Fue una rebelión prometeica; quizá eufórica en sus inicios, pero cuyos lodos escépticos resultan imposibles de ignorar a estas alturas. Nunca habíamos dispuesto de tantos conocimientos ni nunca nos habíamos sentidos tan alejados de la verdad, tan desorientados. Desde que la filosofía, por ejemplo, se separó de Dios, devino una especialista en propagar oscuridades, en desgarrar, como Eduardo Manos Tijeras, aquello que buscaba aprehender. Desde que quiso asentar sus pies en la tierra, la filosofía parece una lunática. Y esto sucede porque la razón misma es un acto de fe, y en su intento de hallar una primera evidencia sin ella, la modernidad se asemeja al Barón de Münchhausen, que quiso sacarse de una ciénaga tirando de su propia coleta.
De este modo vuelve a manifestarse el movimiento paradójico del pecado, que siempre acaba por arruinar el objeto de su deseo.

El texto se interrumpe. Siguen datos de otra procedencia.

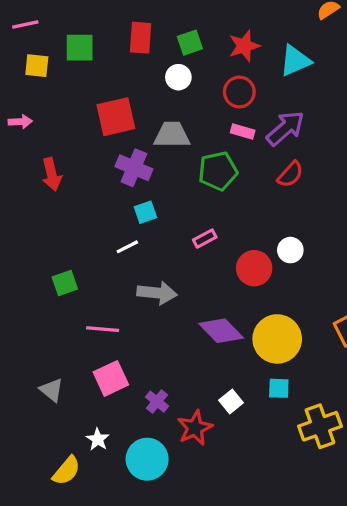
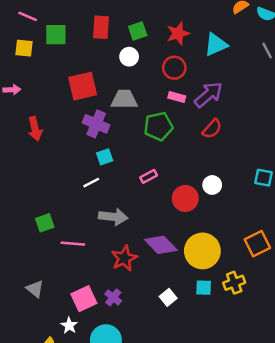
pink line: (25, 25) -> (28, 16), moved, turned 36
green square: (65, 283) -> (45, 223), moved
pink square: (111, 378) -> (84, 299), moved
yellow cross: (320, 426) -> (234, 283), moved, size x0.7
red star: (195, 428) -> (124, 258), moved

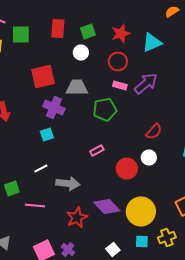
red semicircle: (212, 129) -> (154, 132), moved
cyan square: (105, 157) -> (47, 134), moved
white line: (91, 183) -> (41, 168), moved

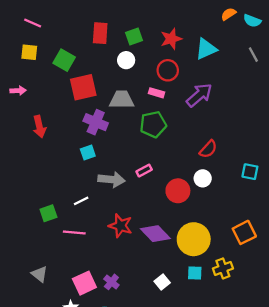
green square: (21, 34) -> (64, 60), moved, turned 30
pink rectangle: (120, 86) -> (157, 93), moved
white line: (41, 168) -> (81, 201), moved
gray arrow: (68, 184) -> (111, 180), moved
red star: (77, 218) -> (120, 226), moved, turned -30

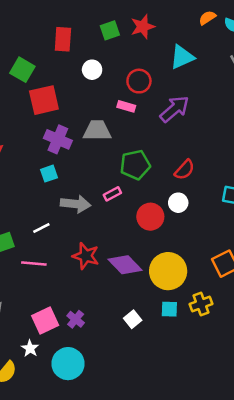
green square: (134, 37) -> (110, 30), moved
red star: (171, 39) -> (143, 27), moved
gray trapezoid: (122, 100) -> (97, 130), moved
green pentagon: (153, 124) -> (135, 165), moved

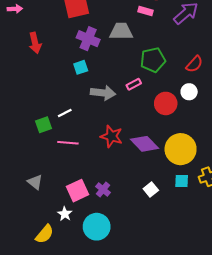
white line: (41, 228) -> (65, 113), moved

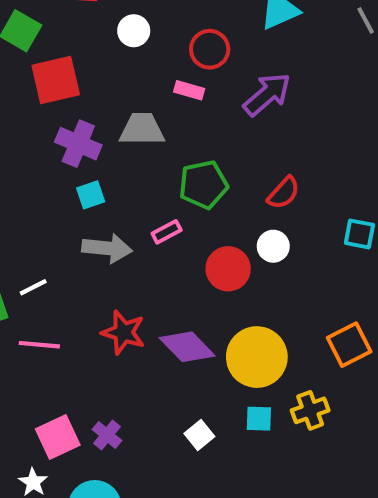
cyan square: (81, 67) -> (91, 195), moved

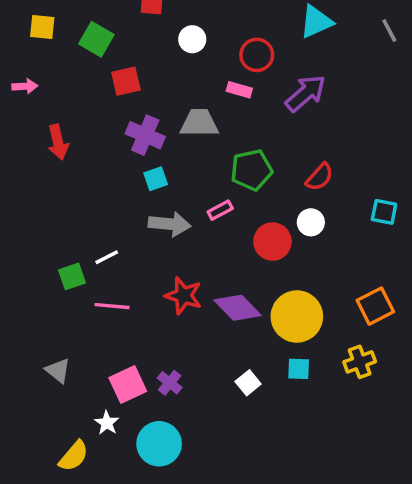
red square: (56, 80) -> (126, 81), size x0.7
yellow cross: (310, 410) -> (360, 362), moved

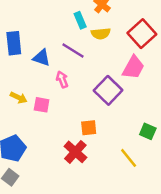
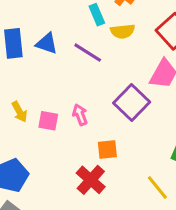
blue triangle: (42, 58) -> (47, 43), moved
pink arrow: (62, 79) -> (80, 115), moved
yellow arrow: (19, 98) -> (19, 112), turned 35

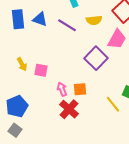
yellow semicircle: (123, 31) -> (94, 20), moved
pink arrow: (80, 115) -> (62, 89), moved
yellow line: (157, 187) -> (113, 104), moved

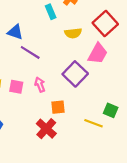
purple line: (67, 25) -> (30, 52), moved
pink arrow: (62, 89) -> (40, 85), moved
yellow line: (113, 104) -> (93, 123), turned -30

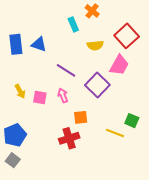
purple line: (30, 52) -> (66, 70), moved
red cross: (46, 129) -> (69, 138), turned 30

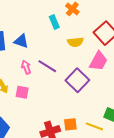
pink arrow: (63, 95) -> (26, 67), moved
orange square: (81, 117) -> (70, 124), moved

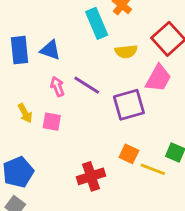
cyan rectangle: (54, 22) -> (97, 23), size x1.5
purple square: (77, 80) -> (129, 105), turned 30
orange square: (70, 124) -> (129, 154), moved, turned 32

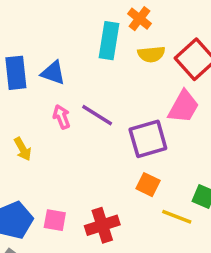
cyan rectangle: (97, 23) -> (109, 41), turned 32
yellow semicircle: (126, 51) -> (151, 54), moved
pink square: (52, 122) -> (55, 220), moved
orange square: (129, 154) -> (148, 185), moved

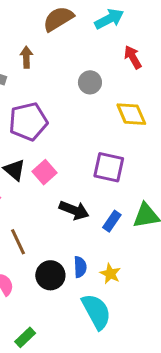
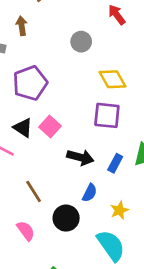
yellow diamond: (131, 114) -> (113, 79), moved
blue semicircle: (80, 267) -> (90, 193), moved, turned 36
yellow star: (110, 274) -> (119, 210), turned 30

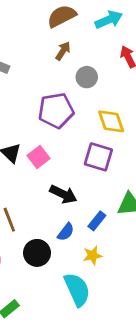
brown arrow: (22, 26) -> (63, 51), moved, turned 30
purple pentagon: (30, 83) -> (56, 110), moved
blue rectangle: (115, 163) -> (97, 221), moved

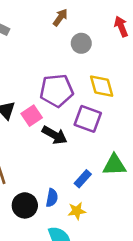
purple pentagon: (56, 110) -> (57, 91), moved
black arrow: (63, 194) -> (55, 135), moved
blue semicircle: (66, 232) -> (52, 198), moved, turned -30

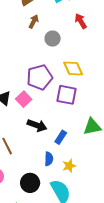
black arrow: (55, 135) -> (37, 125), moved
blue rectangle: (83, 179) -> (61, 137), moved
black circle: (25, 205) -> (30, 183), moved

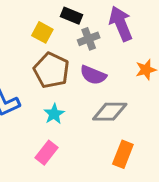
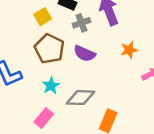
yellow square: (42, 32) -> (43, 17), turned 30
gray diamond: (110, 112) -> (81, 98), moved

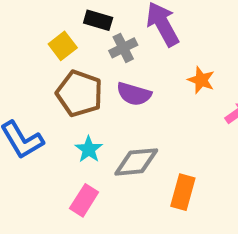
orange star: (129, 50) -> (201, 80), turned -30

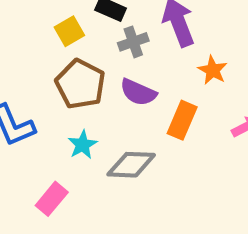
orange star: (201, 80) -> (213, 70), moved
orange rectangle: (183, 192) -> (182, 120), moved
pink rectangle: (84, 200) -> (52, 199), moved

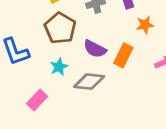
orange star: (213, 70) -> (145, 25), turned 30
purple semicircle: (138, 92) -> (95, 49), moved

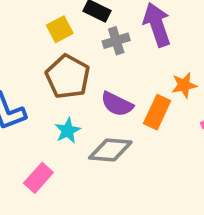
orange star: (145, 25) -> (184, 85), moved

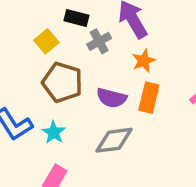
orange star: (184, 85) -> (144, 61), moved
cyan star: (68, 131) -> (54, 132), moved

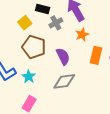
purple semicircle: (112, 98) -> (63, 56), turned -132
orange rectangle: (149, 98) -> (96, 55), moved

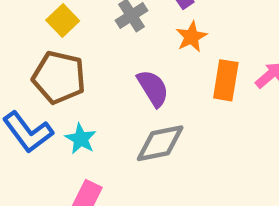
brown pentagon: (34, 47) -> (59, 77), moved

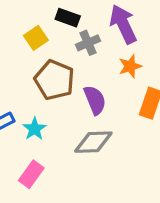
brown pentagon: (59, 77) -> (54, 80), moved

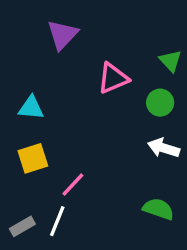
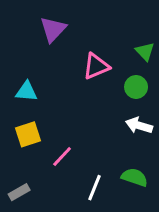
white line: (57, 221) -> (95, 188), moved

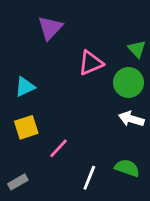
green circle: (136, 87) -> (128, 83), size x1.4
cyan triangle: (27, 91) -> (25, 87), turned -30

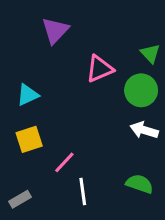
white line: (89, 178) -> (83, 192), moved, turned -30

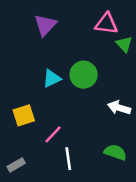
pink triangle: (100, 69) -> (106, 24), moved, turned 30
green circle: (141, 90) -> (84, 75), moved
cyan triangle: (28, 95) -> (52, 78), moved

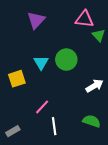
cyan triangle: (52, 78) -> (41, 63), turned -35
white arrow: (119, 108) -> (95, 86), turned 132
yellow square: (24, 115) -> (17, 79), moved

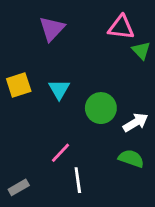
green circle: (66, 60) -> (101, 108), moved
yellow square: (17, 79) -> (19, 85), moved
green semicircle: (92, 121) -> (131, 158), moved

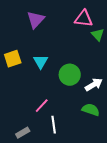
gray rectangle: (19, 187) -> (23, 133), moved

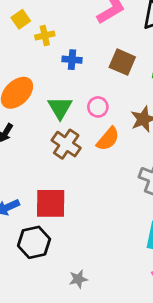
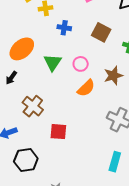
brown cross: (66, 144) -> (33, 106), moved
red square: (51, 203) -> (58, 132), moved, size x0.7

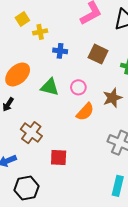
green triangle: (53, 62) -> (50, 87), turned -48

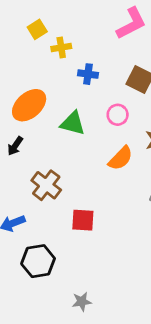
pink circle: (78, 87) -> (118, 115), moved

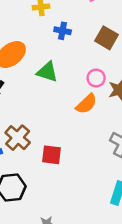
pink circle: (118, 115) -> (96, 78), moved
brown cross: (46, 185) -> (18, 138), moved

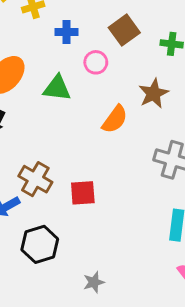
brown square: (107, 38) -> (124, 30), turned 35
pink circle: (96, 78) -> (96, 62), moved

Pretendimos arrebatar a Dios la realidad, y esta se nos desmenuzó entre las manos, porque sin salirse de las coordenadas racionales, la realidad no se comprende. Lo sobrenatural no es un revestimiento ni un pegote, sino el esqueleto del mundo, aquello que lo sostiene; y al tiempo que lo sostiene, lo tensiona, hacia atrás por el vago recuerdo de lo que perdimos, hacia adelante por la esperanza de alcanzar el núcleo casi indescifrable de nuestros anhelos; y esa tensión de lo sobrenatural afina lo natural como si fuera la cuerda de un violín. Sin la luz del otro mundo, este mundo enmudece, nada dice ni nada significa.
Por eso vivimos tiempos insignificantes, desencantados, donde Dios parece no existir o, al estar sumido, cuando menos, en un profundo letargo. Y al igual que el perfume del Edén se fue disipando tras la expulsión hasta la llegada del diluvio, también en los últimos siglos hemos presenciado un progresivo apagamiento de la Gracia, de esa Gracia que inundó el mundo con la Redención y la venida del Espíritu Santo bajo cuyo aliento surgió la Cristiandad, un bosque fantástico e increíble, lleno de ardor y prodigios. Nada, salvo tristes monumentos, queda de aquello en nuestro Occidente, apóstata, hijo pródigo de la Cristiandad. Por eso escasean los milagros, porque cuando Cristo volvió a Nazareth ―que, como Occidente, fue su casa―, apenas pudo sanar a un puñado de enfermos debido a la incredulidad de sus paisanos. Bastaría, no obstante, una pizca de fe, no mucha, un tanto así, como un grano de mostaza, para que los ciegos vean, se estremezcan las montañas, resuciten los muertos y los monjes levanten el vuelo como una bandada de palomas.